Первые шаги Школа была необычной.
Вопрос «Кем быть?», ребром поставленный в стихотворении В.В. Маяковского
перед юношей у которого: «...растут года. Будет им семнадцать. Где работать мне
тогда?..» не был задан нам,
шестилетним. Вопрос этот уже был решен за нас и занятия на инструменте, а также
уроки два раза в неделю назывались просто: «специальность». Никого это не
смущало и сомнений в правильности выбора не было.
1
сентября в Гнесинке. Я – вторая справа Я была самой мелкой,
«левофланговой» подготовишкой и объектом моих профессиональных усилий была
крошечная скрипка-восьмушка.

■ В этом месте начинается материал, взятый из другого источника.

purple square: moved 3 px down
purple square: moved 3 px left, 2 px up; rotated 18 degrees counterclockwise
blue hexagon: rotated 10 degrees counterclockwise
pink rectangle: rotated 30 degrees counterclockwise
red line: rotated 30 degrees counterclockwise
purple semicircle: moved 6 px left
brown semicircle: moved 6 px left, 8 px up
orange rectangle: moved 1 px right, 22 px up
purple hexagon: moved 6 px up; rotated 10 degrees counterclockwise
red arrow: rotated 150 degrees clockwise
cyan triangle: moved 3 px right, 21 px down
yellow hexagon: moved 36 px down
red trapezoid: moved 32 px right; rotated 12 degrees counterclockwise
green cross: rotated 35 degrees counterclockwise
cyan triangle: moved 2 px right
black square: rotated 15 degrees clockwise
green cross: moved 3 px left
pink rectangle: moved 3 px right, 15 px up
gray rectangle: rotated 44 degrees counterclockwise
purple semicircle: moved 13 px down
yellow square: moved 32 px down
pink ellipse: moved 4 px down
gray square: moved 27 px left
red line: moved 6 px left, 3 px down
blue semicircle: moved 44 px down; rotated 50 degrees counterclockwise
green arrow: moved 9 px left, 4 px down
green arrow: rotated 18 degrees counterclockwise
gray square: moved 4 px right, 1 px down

Звука её я, к счастью, не помню, но неудобство
позы, затекание руки и отвратительное чувство удушения шелковой лентой, которой
привязывали подушечку к шее, чтобы воткнуть скрипку между ней и подбородком, у
меня живо по сей день. След от скрипичного «поцелуя», по-народному, «засоса»,
слева под челюстью, появился в первые же недели и тоже со мной до сих пор. Но
поза стала привычной и, если не переставать заниматься, то можно, говорят,
отсрочить первые признаки подагры в руках. Есть и другие преимущества, о них
позже. Бабушка ходила на уроки
и записывала за учителем. По её тетрадке выходит, что я провела по струнам
впервые только в октябре, а до этого училась стоять со скрипкой и беззвучно
манипулировать смычком. На то, как я это делаю, приходил смотреть гроза всей
школы Михал Абрамыч. Это был человечек выше меня на полторы скрипки и с голосом
таким пронзительным, что, когда он учил сына, вопли его на этих уроках не
только заполняли особнячок восемнадцатого века, но и доходили до сотрудников
генштаба в здании напротив. Ужас этот я испытала позднее, в новом, небольшом
здании школы, где наши классы были рядом, а пока что, не внушая мне никакого
страха, он осматривал руку, хвалил моего учителя, а меня не хвалил – наверное
не замечал, из кого эта рука растет. Помню свой первый выход
на сцену со скрипкой. Не экзамен, который у нас торжественно называли «академический
вечер» и который бывал обычно по утрам, а именно вечерний концерт на сцене, высоко
стоявшей над стульями партера Гнесинского зала. Концерт был сборный, пьеса моя
– минуты на две, форма одежды парадная – белый фартук и белые бантики в
натянутых волосах. Точно так же натянулись мои нервы, гудели, как провода, я
гудела вся, руки были липкими, но все движения были отработаны, и задолбленная
пьеса прозвучала, точнее, состоялась согласно плану. Во время игры помню своё
внимание – последовательное управление мной «событиями» пьески, при этом ухо
как бы «думало вперед». Нас такому никто не учил, потом я узнала, что это
называется сценический контроль. Я не
почувствовала никакой радости, азарта или удовольствия от всеобщего
доброжелательного внимания, это было только испытанием на прочность нервов. Про
нервы я уже много всего знала; что они бывают у мам и бабушек, на них тоже
можно играть, а при желании и подергать за них, после чего они сдают и что
где-то есть такая «нервная почва», на которой творятся всякие безобразия. И я
вспоминала коммуналку у Красных Ворот. Жила я всё ещё у бабушки
и она меня возила в школу, но теперь я чаще попадала к родителям на Никитскую,
то есть в часть города незаменимую для московского творческого интеллигента
шести лет отроду. Я стала маленькой
гражданкой страны, расположившейся на пространстве от грустного Пушкина до всем
довольного Гоголя, а также и другого, весьма необщительного Гоголя, сидящего в
садике у своего дома, прячущего лицо в бронзовые складки плаща, на скамейке,
скрытой оградой и кустами. Можно идти по бульварам,
можно от Арбатского метро, переулками, мимо ГИТИСа (Государственный Институт
Театрального Искусства), a можно и от Манежной площади, отвесив поклон консерватории,
после памятника Тимирязеву взять чуть влево, оставив чудесную «Пушкинскую»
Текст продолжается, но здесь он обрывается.